[ISEA2015] Paper: Susan Elizabeth Ryan – Hyperdressing: Wearable Technology in the Time of Global Warming

Abstract (Long paper)

Keywords: Biometrics, Body, Dressing, Environment, Fashion, Hyperobjects, Quantified Self, Wearable Technology, Ubiquitous Computing

“Hyperdressing” is inspired by the writings of Timothy Morton and his concepts hyperobjects and ecological thought. This paper views the evolution of wearable technologies in terms of both dressing and environmental awareness. Historically, dressing has always been bound up with technology. Ideas, behaviors, and materials come together on our bodies so as to administer to our human condition. Since the rise of capitalism, the dominant paradigm for dressing has been fashion. And fashion is one of the premises driving current wearable technology trends.
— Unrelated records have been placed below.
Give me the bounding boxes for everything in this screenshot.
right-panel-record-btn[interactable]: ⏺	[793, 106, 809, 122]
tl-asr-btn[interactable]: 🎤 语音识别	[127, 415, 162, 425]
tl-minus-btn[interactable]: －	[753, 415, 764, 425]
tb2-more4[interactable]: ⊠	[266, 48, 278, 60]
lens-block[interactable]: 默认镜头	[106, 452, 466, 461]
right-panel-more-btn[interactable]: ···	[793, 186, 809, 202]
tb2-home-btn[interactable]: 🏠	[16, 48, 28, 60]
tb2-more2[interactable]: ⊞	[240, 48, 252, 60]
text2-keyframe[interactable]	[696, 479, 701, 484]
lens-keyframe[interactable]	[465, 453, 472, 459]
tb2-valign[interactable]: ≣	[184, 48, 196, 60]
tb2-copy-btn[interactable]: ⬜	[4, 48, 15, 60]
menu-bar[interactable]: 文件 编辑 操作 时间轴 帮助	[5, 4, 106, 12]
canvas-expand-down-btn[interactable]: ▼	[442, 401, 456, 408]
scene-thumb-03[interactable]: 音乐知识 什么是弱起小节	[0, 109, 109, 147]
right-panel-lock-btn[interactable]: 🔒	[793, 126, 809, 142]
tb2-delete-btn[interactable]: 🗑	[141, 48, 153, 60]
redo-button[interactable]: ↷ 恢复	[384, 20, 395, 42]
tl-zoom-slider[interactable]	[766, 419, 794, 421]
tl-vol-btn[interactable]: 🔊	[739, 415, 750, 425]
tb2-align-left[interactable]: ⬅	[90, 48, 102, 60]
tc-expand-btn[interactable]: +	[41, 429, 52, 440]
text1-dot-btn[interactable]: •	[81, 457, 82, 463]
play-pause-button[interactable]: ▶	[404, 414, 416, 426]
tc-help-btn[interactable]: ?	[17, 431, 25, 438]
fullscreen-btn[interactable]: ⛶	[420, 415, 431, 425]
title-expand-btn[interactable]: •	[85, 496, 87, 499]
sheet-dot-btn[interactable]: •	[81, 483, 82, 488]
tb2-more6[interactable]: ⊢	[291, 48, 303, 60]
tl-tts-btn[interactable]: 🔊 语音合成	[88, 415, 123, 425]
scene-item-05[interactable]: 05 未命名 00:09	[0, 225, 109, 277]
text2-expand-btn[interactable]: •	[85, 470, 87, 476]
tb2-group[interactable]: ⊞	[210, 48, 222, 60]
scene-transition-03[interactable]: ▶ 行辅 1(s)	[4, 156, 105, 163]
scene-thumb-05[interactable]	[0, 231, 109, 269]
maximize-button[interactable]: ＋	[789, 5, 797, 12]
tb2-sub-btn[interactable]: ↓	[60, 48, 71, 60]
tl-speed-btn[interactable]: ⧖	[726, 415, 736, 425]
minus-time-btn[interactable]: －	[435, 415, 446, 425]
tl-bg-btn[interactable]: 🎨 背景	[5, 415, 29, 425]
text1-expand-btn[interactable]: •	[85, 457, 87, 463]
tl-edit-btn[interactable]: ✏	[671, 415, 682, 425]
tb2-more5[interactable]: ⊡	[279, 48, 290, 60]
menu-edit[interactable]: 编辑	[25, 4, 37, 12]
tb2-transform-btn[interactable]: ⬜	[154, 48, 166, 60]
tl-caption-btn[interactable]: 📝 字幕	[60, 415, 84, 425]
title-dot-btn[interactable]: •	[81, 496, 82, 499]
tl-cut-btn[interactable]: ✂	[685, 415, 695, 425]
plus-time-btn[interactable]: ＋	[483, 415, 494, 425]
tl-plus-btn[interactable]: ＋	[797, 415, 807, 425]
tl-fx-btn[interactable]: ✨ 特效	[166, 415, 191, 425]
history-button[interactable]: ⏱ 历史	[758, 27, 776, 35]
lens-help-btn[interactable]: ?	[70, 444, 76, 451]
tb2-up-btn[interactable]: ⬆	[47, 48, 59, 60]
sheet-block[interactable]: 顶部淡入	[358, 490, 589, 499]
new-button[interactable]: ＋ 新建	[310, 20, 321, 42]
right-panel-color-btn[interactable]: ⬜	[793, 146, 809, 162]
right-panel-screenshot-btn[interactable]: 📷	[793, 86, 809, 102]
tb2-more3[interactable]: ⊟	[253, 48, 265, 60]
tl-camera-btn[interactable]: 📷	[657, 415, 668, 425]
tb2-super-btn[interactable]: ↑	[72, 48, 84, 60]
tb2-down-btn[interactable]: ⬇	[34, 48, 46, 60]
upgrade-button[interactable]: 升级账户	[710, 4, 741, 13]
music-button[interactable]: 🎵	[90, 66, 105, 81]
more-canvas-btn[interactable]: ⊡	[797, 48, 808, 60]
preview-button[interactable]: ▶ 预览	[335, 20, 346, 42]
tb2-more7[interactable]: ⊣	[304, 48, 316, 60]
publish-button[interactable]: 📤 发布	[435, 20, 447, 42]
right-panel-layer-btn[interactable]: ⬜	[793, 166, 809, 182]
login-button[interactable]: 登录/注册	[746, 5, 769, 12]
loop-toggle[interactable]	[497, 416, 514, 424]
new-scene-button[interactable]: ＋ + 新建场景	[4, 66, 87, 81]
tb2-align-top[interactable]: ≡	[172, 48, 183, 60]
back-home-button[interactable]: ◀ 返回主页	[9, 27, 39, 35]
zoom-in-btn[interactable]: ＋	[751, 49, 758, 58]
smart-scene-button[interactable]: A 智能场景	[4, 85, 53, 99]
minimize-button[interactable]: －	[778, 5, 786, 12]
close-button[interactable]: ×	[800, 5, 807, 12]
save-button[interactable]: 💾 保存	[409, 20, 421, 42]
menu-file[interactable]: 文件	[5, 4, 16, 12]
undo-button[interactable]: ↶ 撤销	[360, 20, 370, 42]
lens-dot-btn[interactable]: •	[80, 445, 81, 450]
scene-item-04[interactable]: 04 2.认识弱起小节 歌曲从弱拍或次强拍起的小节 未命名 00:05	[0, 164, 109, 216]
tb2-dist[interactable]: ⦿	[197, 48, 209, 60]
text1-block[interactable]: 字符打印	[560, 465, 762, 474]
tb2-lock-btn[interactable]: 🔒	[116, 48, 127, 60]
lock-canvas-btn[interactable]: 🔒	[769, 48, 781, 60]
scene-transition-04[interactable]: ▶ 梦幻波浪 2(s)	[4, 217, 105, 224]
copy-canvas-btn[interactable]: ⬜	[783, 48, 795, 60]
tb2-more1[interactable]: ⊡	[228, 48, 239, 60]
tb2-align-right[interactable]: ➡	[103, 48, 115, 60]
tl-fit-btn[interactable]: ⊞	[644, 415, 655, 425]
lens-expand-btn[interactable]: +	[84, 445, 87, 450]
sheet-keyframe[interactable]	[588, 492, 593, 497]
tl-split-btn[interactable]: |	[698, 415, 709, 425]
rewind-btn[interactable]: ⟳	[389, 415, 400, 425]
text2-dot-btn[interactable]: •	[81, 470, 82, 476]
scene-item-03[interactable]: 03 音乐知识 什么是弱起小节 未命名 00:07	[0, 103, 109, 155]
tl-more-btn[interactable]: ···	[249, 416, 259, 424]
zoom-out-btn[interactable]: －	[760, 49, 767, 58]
The others are ubiquitous computing, affective computing, our innate yearning for perfection, and the Quantified Self. Sleek products like Google Glass offer both style and enhancement: a framing of reality as expanding information brought under our control and tailored to our wants. But the paper describes an alternative view of wearable technology that presumes a world increasingly beyond our control. As technology changes, dressing now undergoes a slow, steady disruption—a transformation from the fashion paradigm that serves individual self or self-identity, to a next phase. Will future dressing accessorize a Quantified Self based in biometric devices that accelerate environmental waste? Or might we dress for greater intimacy and openness amid overpowering natural forces and hyperobjects?